I remember things about you I shouldn’t. I remember the way you held my head in your hands the first time you said, “I love you.” We were in my car outside that park, the same one I wandered through as we spoke on the phone the second time. It wasn’t the first, I know, because that happened the morning after. I was driving, and my stomach ached. You told me stories of the previous night, of our first encounter, which my mind had erased.
Last night I visited our bar. I still think of it as ours, even though you bring her there now and I brought someone else. It was where we began and where we ended, slowly over painful months. I remember the night we sat on the curb. I cried and cried, and you wrapped your arm around me—the arm whose comfort I needed and rejected and craved—and you told me you were proud of me. I sneaked you into an office building, and we leaned against the bare basement wall. You kissed my face and held my hands. You said I was strong.
You loved me in a way I never deserved, and I loved you sporadically, in gushing bursts followed by drought.
We sat in a coffee shop one day and worked beside each other. You smiled over your screen, content. Proud. You achieved a climactic milestone that afternoon and opened me in a way only one other had before. You saw me surrender control. I think of that moment often, of our parking garage and the back seat of your van. I think how brazen and foolish we were and how I wish I could go back.
Do you remember the night we brought out our spouses? It was Christmas, and we both sang duets in our happy couples. We barely made eye contact, but our connection was thick and palpable. We reveled in our depravity as we flaunted our fake marital bliss.

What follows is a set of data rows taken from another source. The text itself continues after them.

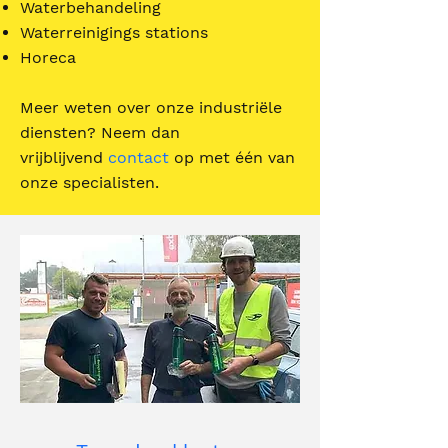
Waterbehandeling
Waterreinigings stations
Horeca
Meer weten over onze industriële
diensten? Neem dan
vrijblijvend
contact
op met één van
onze specialisten.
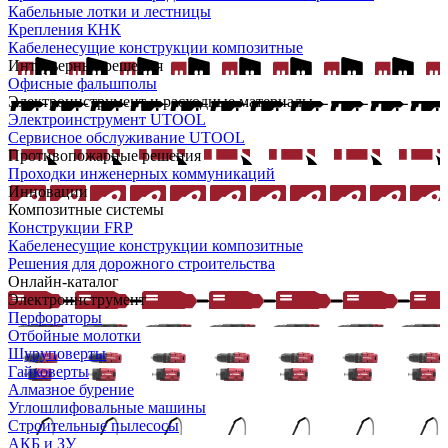
Кабельные лотки и лестницы
Крепления КНК
Кабеленесущие конструкции композитные
Интерьерные решения
Офисные фальшполы
Электроинструмент и расходные материалы
Электроинструмент UTOOL
Сервисное обслуживание UTOOL
Противопожарные решения
Проходки инженерных коммуникаций
Инновации
Композитные системы
Конструкции FRP
Кабеленесущие конструкции композитные
Решения для дорожного строительства
Онлайн-каталог
Электроинструмент
Перфораторы
Отбойные молотки
Шуруповерты
Гайковерты
Алмазное бурение
Углошлифовальные машины
Строительные пылесосы
АКБ и ЗУ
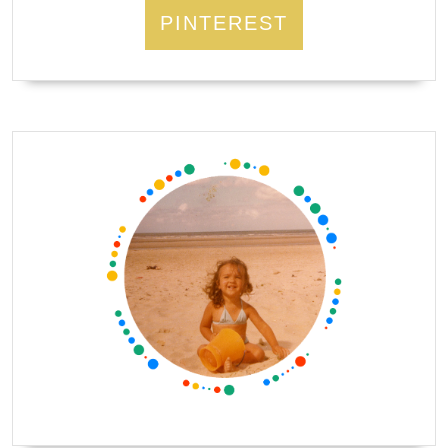
PINTEREST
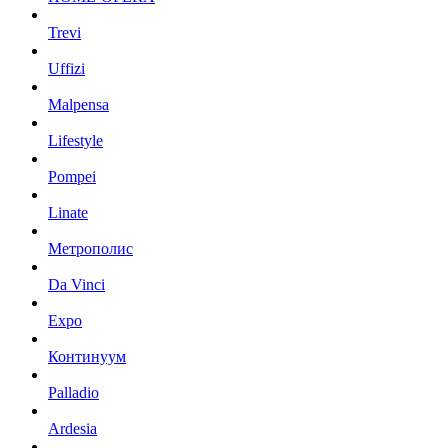
Trevi
Uffizi
Malpensa
Lifestyle
Pompei
Linate
Метрополис
Da Vinci
Expo
Континуум
Palladio
Ardesia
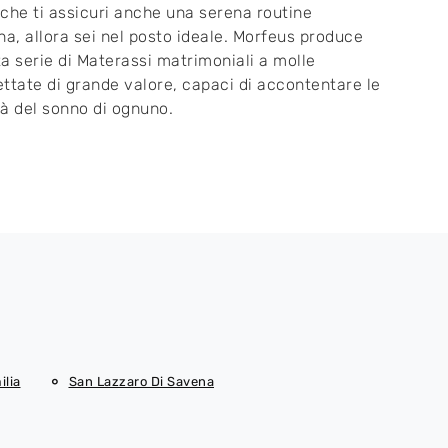
, che ti assicuri anche una serena routine
na, allora sei nel posto ideale. Morfeus produce
a serie di Materassi matrimoniali a molle
ttate di grande valore, capaci di accontentare le
à del sonno di ognuno.
ilia
San Lazzaro Di Savena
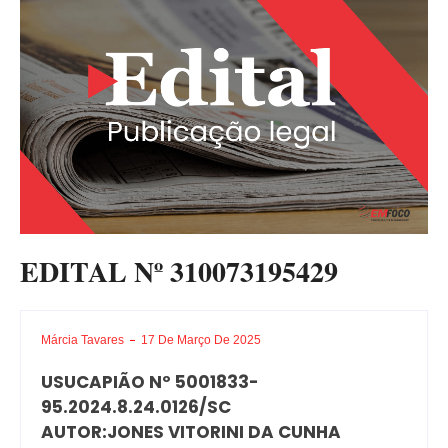
EDITAL Nº 310073195429
Márcia Tavares
17 De Março De 2025
USUCAPIÃO Nº 5001833-
95.2024.8.24.0126/SC
AUTOR:JONES VITORINI DA CUNHA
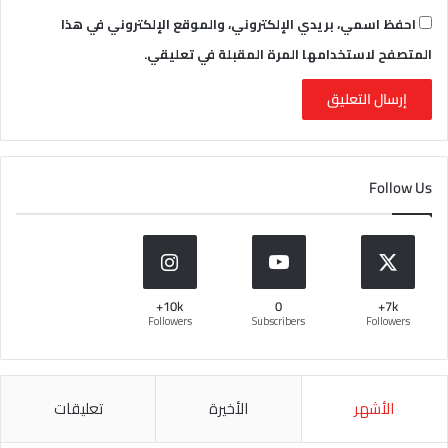
احفظ اسمي، بريدي الإلكتروني، والموقع الإلكتروني في هذا
المتصفح لاستخدامها المرة المقبلة في تعليقي.
Follow Us
10k+
0
7k+
Followers
Subscribers
Followers
الأشهر
الأخيرة
تعليقات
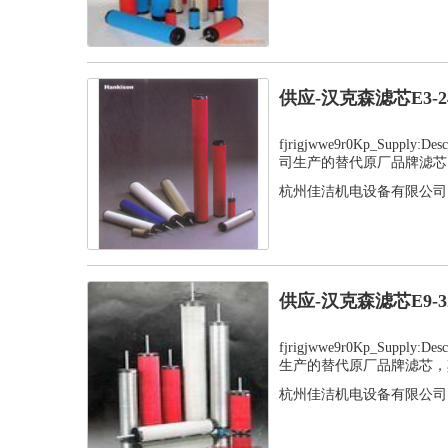
供应-汉克森滤芯E3-
fjrigjwwe9r0Kp_Supply
司生产的替代原厂品牌滤芯，
杭州佳洁机电设备有限公司
供应-汉克森滤芯E9-
fjrigjwwe9r0Kp_Suppl
生产的替代原厂品牌滤芯，其
杭州佳洁机电设备有限公司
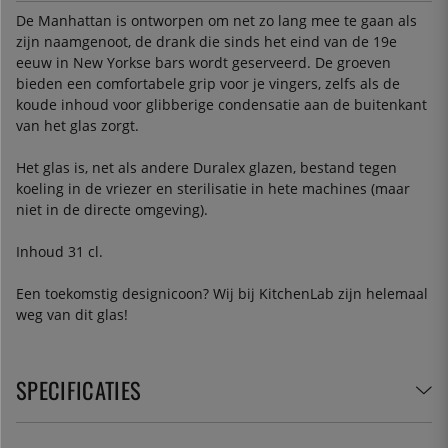
De Manhattan is ontworpen om net zo lang mee te gaan als
zijn naamgenoot, de drank die sinds het eind van de 19e
eeuw in New Yorkse bars wordt geserveerd. De groeven
bieden een comfortabele grip voor je vingers, zelfs als de
koude inhoud voor glibberige condensatie aan de buitenkant
van het glas zorgt.
Het glas is, net als andere Duralex glazen, bestand tegen
koeling in de vriezer en sterilisatie in hete machines (maar
niet in de directe omgeving).
Inhoud 31 cl.
Een toekomstig designicoon? Wij bij KitchenLab zijn helemaal
weg van dit glas!
SPECIFICATIES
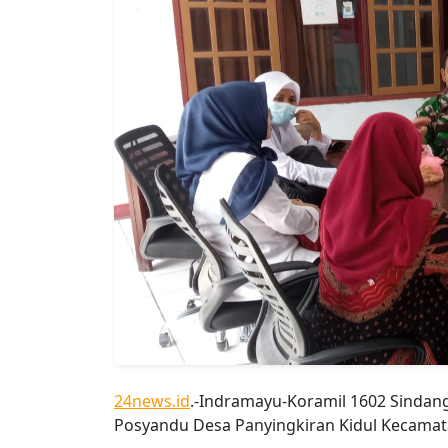
24news.id
.-Indramayu-Koramil 1602 Sinda
Posyandu Desa Panyingkiran Kidul Kecamat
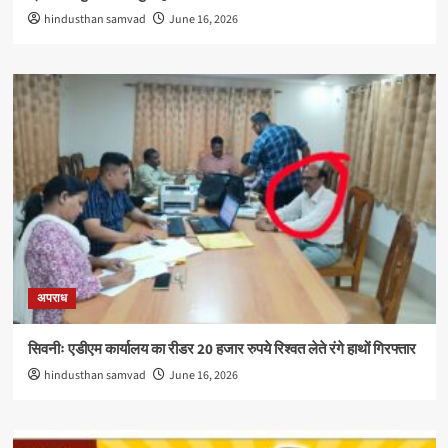
hindusthan samvad
June 16, 2026
अपराध
सिवनीः एडीएम कार्यालय का रीडर 20 हजार रुपये रिश्वत लेते रंगे हाथों गिरफ्तार
hindusthan samvad
June 16, 2026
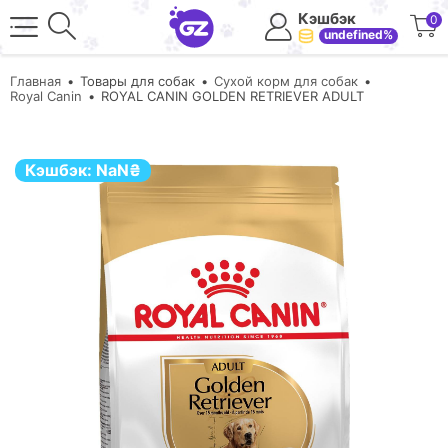
Кэшбэк
0
undefined%
Главная
Товары для собак
Сухой корм для собак
Royal Canin
ROYAL CANIN GOLDEN RETRIEVER ADULT
Кэшбэк:
NaN
₴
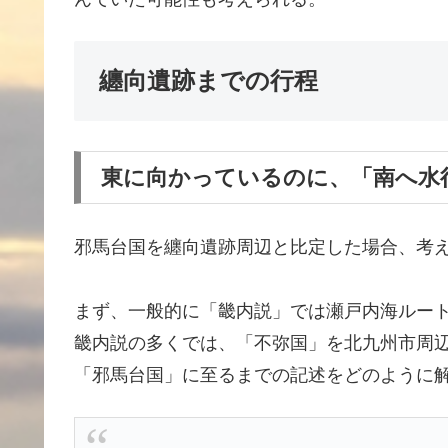
纏向遺跡までの行程
東に向かっているのに、「南へ水
邪馬台国を纏向遺跡周辺と比定した場合、考
まず、一般的に「畿内説」では瀬戸内海ルー
畿内説の多くでは、「不弥国」を北九州市周
「邪馬台国」に至るまでの記述をどのように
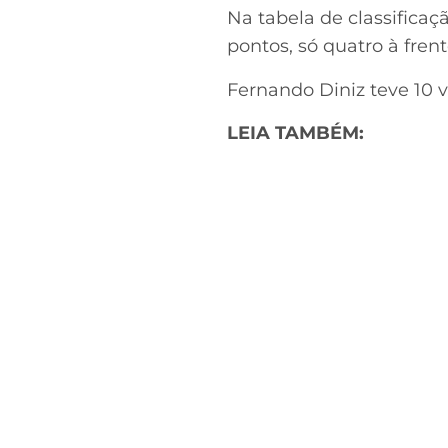
Na tabela de classificaç
pontos, só quatro à fre
Fernando Diniz teve 10 v
LEIA TAMBÉM:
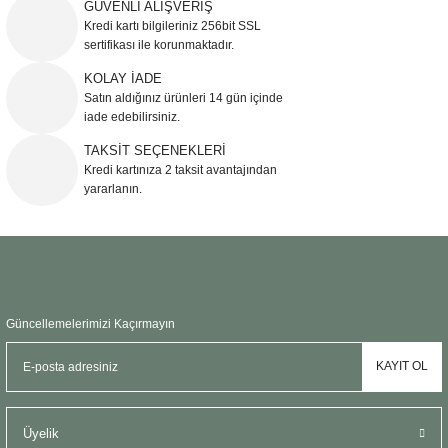
Ürün resmi kalitesiz, bozuk veya görüntülenemiyor.
GÜVENLİ ALIŞVERİŞ
Kredi kartı bilgileriniz 256bit SSL
Ürün açıklamasında eksik bilgiler bulunuyor.
sertifikası ile korunmaktadır.
Ürün bilgilerinde hatalar bulunuyor.
KOLAY İADE
Ürün fiyatı diğer sitelerden daha pahalı.
Satın aldığınız ürünleri 14 gün içinde
Bu ürüne benzer farklı alternatifler olmalı.
iade edebilirsiniz.
TAKSİT SEÇENEKLERİ
Kredi kartınıza 2 taksit avantajından
yararlanın.
Gönder
Güncellemelerimizi Kaçırmayın
KAYIT OL
Üyelik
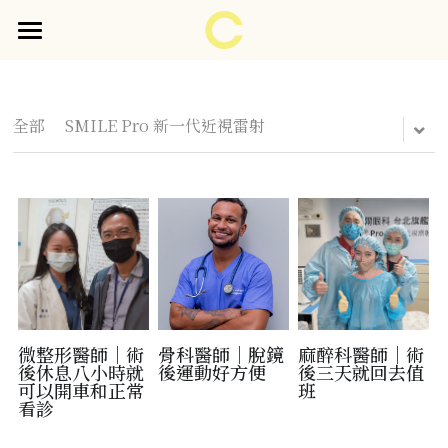
×
部落格分類
首頁
關於醫師
所有博客分類
全部
SMILE Pro 新一代近視雷射
見證分享
門診時間表
護眼衛教
企業＆校園 護眼衛教講座
護眼妙招
微整形醫師｜術
骨科醫師｜脫鏡
麻醉科醫師｜術
預約諮詢
後休息八小時就
後運動好方便
後三天就回去值
可以開車和正常
班
看診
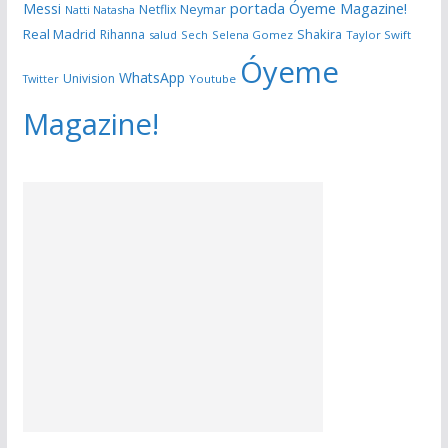
portada Óyeme Magazine!
Messi
Neymar
Netflix
Natti Natasha
Real Madrid
Shakira
Rihanna
salud
Sech
Selena Gomez
Taylor Swift
Óyeme
WhatsApp
Univision
Twitter
Youtube
Magazine!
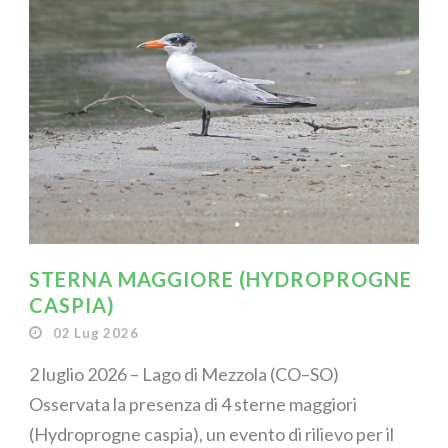
STERNA MAGGIORE (HYDROPROGNE
CASPIA)
02 Lug 2026
2 luglio 2026 – Lago di Mezzola (CO–SO)
Osservata la presenza di 4 sterne maggiori
(Hydroprogne caspia), un evento di rilievo per il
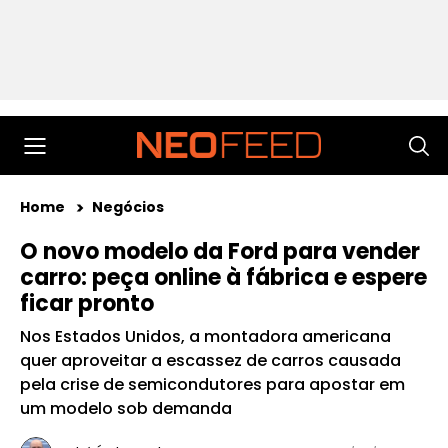
Home
Negócios
O novo modelo da Ford para vender
carro: peça online à fábrica e espere
ficar pronto
Nos Estados Unidos, a montadora americana
quer aproveitar a escassez de carros causada
pela crise de semicondutores para apostar em
um modelo sob demanda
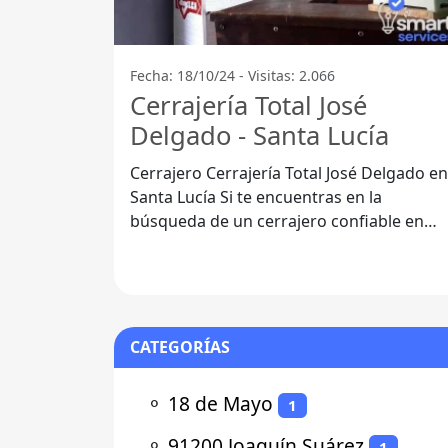
Fecha: 18/10/24 - Visitas: 2.066
Cerrajería Total José
Delgado - Santa Lucía
Cerrajero Cerrajería Total José Delgado en
Santa Lucía Si te encuentras en la
búsqueda de un cerrajero confiable en
Santa Lucía, el nombre que resalta es
CATEGORÍAS
⚬
18 de Mayo
1
⚬
91200 Joaquín Suárez
1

I still listen to the songs you sent me and the ones I sent to you. I remember the first mix. I listened in my kitchen, in a sunny, cool breeze as I prepared to rake the yard. I jumped into a pile of leaves later and smiled at the autumn sky. Precious melodies floated through me, and you lived inside each of them.
But nothing was better than the pebble beach. We stayed for hours, watching the river run past us. We talked and kissed and basked and never wanted to leave. We ate a burger in town, and we climbed a cliff. If anyone asked me which day I would live in forever if I could, I would tell them that day. I keep the tiny heart you gave me as a reminder, and as I turn it over in my fingers, I remember us.
When I see you now, you are a stranger. We smile our, “How are you?”s, and we continue our separate ways. Your skin was once as important as my own, but I no longer know you. You are a body with a private life, like every other body in the room. And I shouldn’t remember you like I do.